Concernynge ye Old Ones.

This is the collective title for a collection of writings in 16th-century English and bad Latin by one Michael Calmar, which exists in a handful of MS. copies, the most complete in the occult special collection at Leeds University Library (this is a collection of fair copies made by Calmar for a colleague, crudely bound, and the overall title is unique to this copy); while many rough drafts and first fair copies of individual pieces are extant, they have been split up and dispersed.  It contains some useful Mythos knowledge, but interspersed with instructions and ritual fragments on Solomonic-style ceremonial magick, digressions, fulminations against rival magicians and denunciations of the author of De doctrina antiqua et mysterio iniquitatis and the editor of Ye Booke of ye Arab (a forged Necronomicon with a fake translation credit to John Dee that circulated in MS. amongst magicians in the late 16th century and was eventually printed in the 1970s).

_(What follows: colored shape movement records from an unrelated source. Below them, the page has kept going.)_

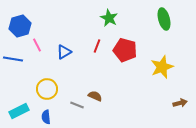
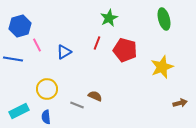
green star: rotated 18 degrees clockwise
red line: moved 3 px up
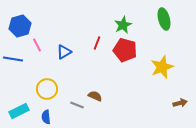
green star: moved 14 px right, 7 px down
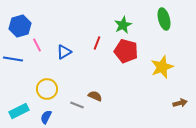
red pentagon: moved 1 px right, 1 px down
blue semicircle: rotated 32 degrees clockwise
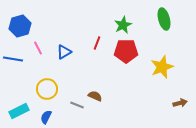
pink line: moved 1 px right, 3 px down
red pentagon: rotated 15 degrees counterclockwise
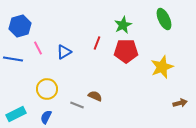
green ellipse: rotated 10 degrees counterclockwise
cyan rectangle: moved 3 px left, 3 px down
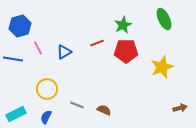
red line: rotated 48 degrees clockwise
brown semicircle: moved 9 px right, 14 px down
brown arrow: moved 5 px down
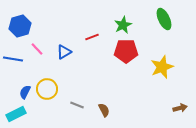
red line: moved 5 px left, 6 px up
pink line: moved 1 px left, 1 px down; rotated 16 degrees counterclockwise
brown semicircle: rotated 40 degrees clockwise
blue semicircle: moved 21 px left, 25 px up
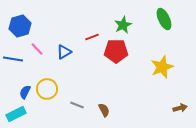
red pentagon: moved 10 px left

Calmar's "Rite to Calle Yogge-Sothothe" is conceptually viable (unlike that in Ye Booke of ye Arab which was deliberately written to be ineffective), but is only given in outline and needs to be worked up (successful skill check [DC 25 Spellcraft in d20] needed, and major expenditure of magic points and POW needed to actually get a physical manifestation  In a modern (ca. 2000 or later) setting, a ritual which has been thus worked up is in internet circulation.

Calmar's "Rite of Cthulhu" will serve as a Contact Cthulhu spell if the magician can write a reasonable invocation of Cthulhu to put in the centre of it; that provided is incomplete and uninspired, a "poor pretence at poetry."  His "Rite of Dismissal" is completely useless against Cthulhoid entities, or anything else for that matter, although his instruction for "ye formation of ye Magick Circle," by substituting in the correct form of the warding Elder Sign is a valid form of the Empower Circle of Protection spell (Calmar erroneously states that the true form of the Elder Sign is an ancient rock carving he saw near Ilkley in Yorkshire; this, while one of the "Old Ones' Signs" is not the Elder Sign and has virtually none of the powers attributed to the Elder Sign).  The piece "Ye Feaster from ye Starres" is partly plagiarised from De Vermis Mysteriis and contains the Summon / Bind Star Vampire spell.

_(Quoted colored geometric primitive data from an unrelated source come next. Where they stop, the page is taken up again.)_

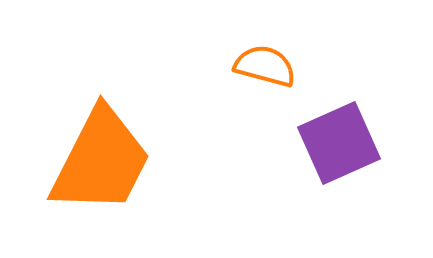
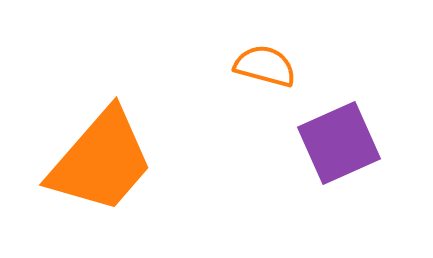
orange trapezoid: rotated 14 degrees clockwise
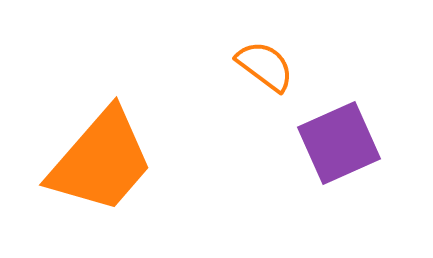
orange semicircle: rotated 22 degrees clockwise
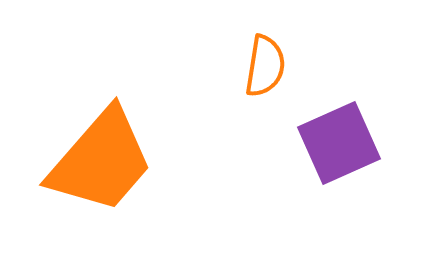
orange semicircle: rotated 62 degrees clockwise
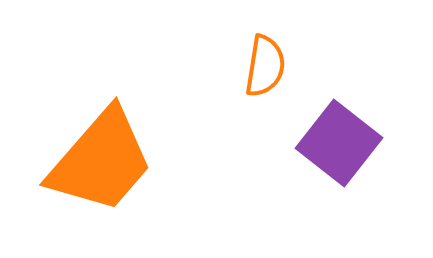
purple square: rotated 28 degrees counterclockwise
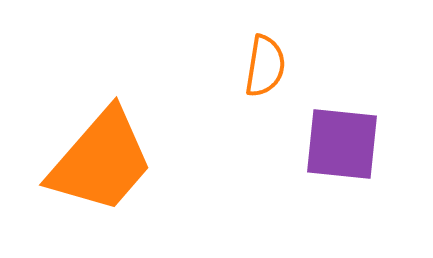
purple square: moved 3 px right, 1 px down; rotated 32 degrees counterclockwise
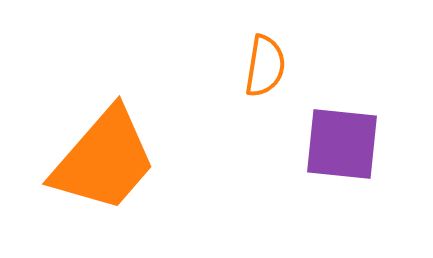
orange trapezoid: moved 3 px right, 1 px up
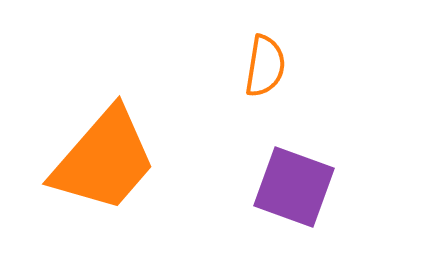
purple square: moved 48 px left, 43 px down; rotated 14 degrees clockwise
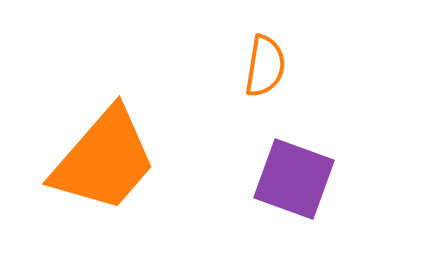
purple square: moved 8 px up
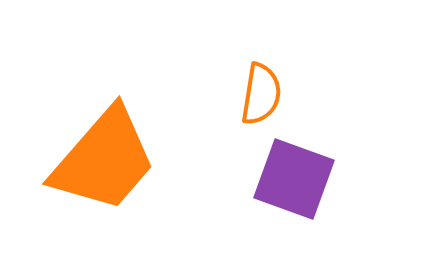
orange semicircle: moved 4 px left, 28 px down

Under the head "Ye Charactrs of Magick Arte" Calmar gives the 32 Aklo letters, with their phonetic value and a few magical correspondences; Calmar gives no information about the Aklo language and appears to have been unaware of the 48 Aklo Unveilings.  "Concernynge Hym in ye Gulph" gives a brief account of Azothoth, mostly plagiarised from other writers and containing nowhere near enough information to even start constructing the Call / Dismiss Azathoth spell (a fragment purportedly by Calmar titled "To Call Furth Hym in ye Gulph" exists but on internal evidence (specifically, the presence of some glaring anachronisms) is a later fake.

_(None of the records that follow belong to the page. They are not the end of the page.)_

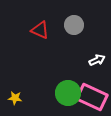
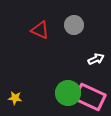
white arrow: moved 1 px left, 1 px up
pink rectangle: moved 2 px left
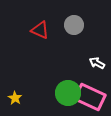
white arrow: moved 1 px right, 4 px down; rotated 126 degrees counterclockwise
yellow star: rotated 24 degrees clockwise
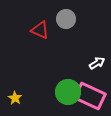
gray circle: moved 8 px left, 6 px up
white arrow: rotated 119 degrees clockwise
green circle: moved 1 px up
pink rectangle: moved 1 px up
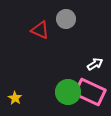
white arrow: moved 2 px left, 1 px down
pink rectangle: moved 4 px up
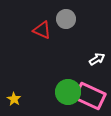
red triangle: moved 2 px right
white arrow: moved 2 px right, 5 px up
pink rectangle: moved 4 px down
yellow star: moved 1 px left, 1 px down
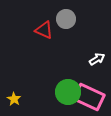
red triangle: moved 2 px right
pink rectangle: moved 1 px left, 1 px down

"De Magno Innominando" gives no clue about the real identity of the Not-to-be-Named One, probably because Calmar didn't have a clue to give.  "Of ye Lorde of ye Woodes, & ye Black Goate" is a set of vague ramblings about Shub-Niggurath, including a postscript purporting to give an account of a ritual of Shub-Niggurath which Calmar had been permitted to attend on the condition that he should give a pledge of secrecy, and should not know the place of the rite nor see the faces of the worshippers.  Of the six extant copies of this section, three omit the postscript entirely, two give a heavily abridged version of it, presumably containing all that Calmar felt his pledge of secrecy permitted him tell even his closest colleagues, and the remaining one, believed to be an early draft, is (a) written in a cipher (English rendered phonetically in the Aklo script) and (b) very cryptically expressed even then, although it does appear that the ritual produced a physical, or at least visible, manifestation of the goddess; unfortunately (?) even the fullest account is too vague to reconstruct the Call Shub-Niggurath spell.